Today, the first-ever release of GDP data covering all the Group of 20 countries showed the world economy slowed to a quarter-on-quarter growth rate of 0.7% in the fourth quarter from 0.9% in the third quarter.
Fed Chairman Bernanke today said again that the pace of the economic recovery has been “frustratingly slow.” Bernanke said that “the condition of community banks is improving” despite economic uncertainties. “Profits of smaller banks were considerably higher in 2011 than in the previous year, nonperforming assets were lower, provisions for loan losses fell appreciably, and capital ratios improved,” In his address Bernanke said. The Fed is trying to listen and understand small banks’ concerns about regulation.
The U.S. current account deficit, on trade in goods and services, income, and donations, widened to $124.1 billion in the fourth quarter, or 3.2% of gross domestic product, much larger than expected. Import prices rose 0.4% in February due to oil, the Labor Department reported . It’s the first increase in since December and biggest gain since April 2011.
U.S. consumers’ pushed up retail sales rose 1.1% to $407.8 billion.
In the FOMC statement released yesterday, the minutes stated. “The recent increase in oil and gasoline prices will push up inflation temporarily, but the FOMC anticipates that subsequently inflation will run at or below the rate it judges most consistent with its dual mandate,” and continued “But the labor market has improved at a faster pace than expected, given the current pace of growth. First-quarter gross domestic product is expected to decelerate to roughly 2% from the 3% pace in the fourth quarter.”

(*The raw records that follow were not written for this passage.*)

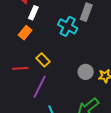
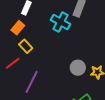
yellow rectangle: (43, 60) -> (26, 46), moved
red line: (20, 68) -> (13, 63), turned -35

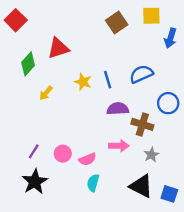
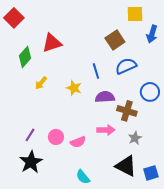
brown square: (117, 22) -> (115, 40), moved
yellow star: (83, 82) -> (74, 88), moved
cyan semicircle: (93, 183) -> (83, 177), moved, turned -56
blue square: (169, 194) -> (151, 173), turned -35

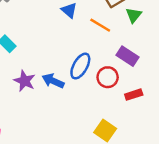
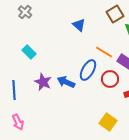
orange line: (100, 25) -> (104, 52), moved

Business inventories climbed in January as car dealers correctly anticipated a strong pickup in demand, according to data released Tuesday.

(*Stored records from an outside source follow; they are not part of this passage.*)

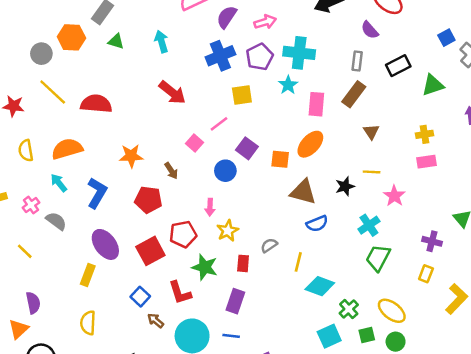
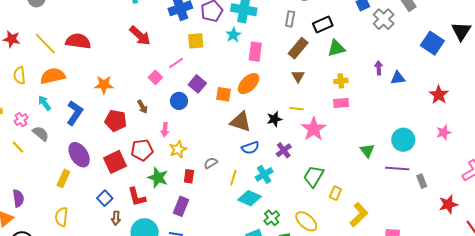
green triangle: (433, 85) -> (336, 48), moved
yellow line: (53, 92) -> (45, 44), moved
brown rectangle: (354, 94) -> (298, 48), moved
brown arrow: (171, 171) -> (142, 107), moved
pink star: (394, 196) -> (314, 129), size x1.4
cyan cross: (369, 225) -> (264, 174), moved
purple cross: (432, 241) -> (284, 150), moved, turned 35
yellow line: (25, 251) -> (18, 147), moved
green trapezoid: (378, 258) -> (314, 176), moved
brown arrow: (156, 321) -> (116, 218), turned -128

Inventories rose a seasonally adjusted 0.7% to $1.57 trillion, the largest increase since October, the Commerce Department said. Economists polled by MarketWatch had anticipated a 0.5% gain.

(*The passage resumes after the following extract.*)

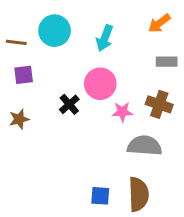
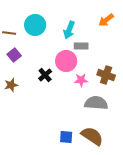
gray rectangle: (167, 62) -> (81, 46), moved
purple square: (24, 75) -> (14, 55), turned -32
brown semicircle: (139, 194) -> (92, 136), turned -55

Banks’ use Tuesday of the European Central Bank’s overnight deposit facility increased from Monday’s elevated level, reflecting the vast amount of excess liquidity present in the banking system in the wake of the ECB’s longest-ever loans.
But the surprise of the day, was the number of British workers seeking jobless benefits rose by 7,200 in February to 1.61 million, the Office for National Statistics reported Wednesday. Economists had forecast a rise of 5,000. The number of unemployed persons rose by 28,000, rising well above forecasts, surprising lawmakers and economist.
Today, Euro-zone countries formally approved Greece’s second bailout, Luxembourg Prime Minister Jean-Claude Juncker, who chairs meetings of the Eurogroup of euro-zone finance ministers, said in a statement.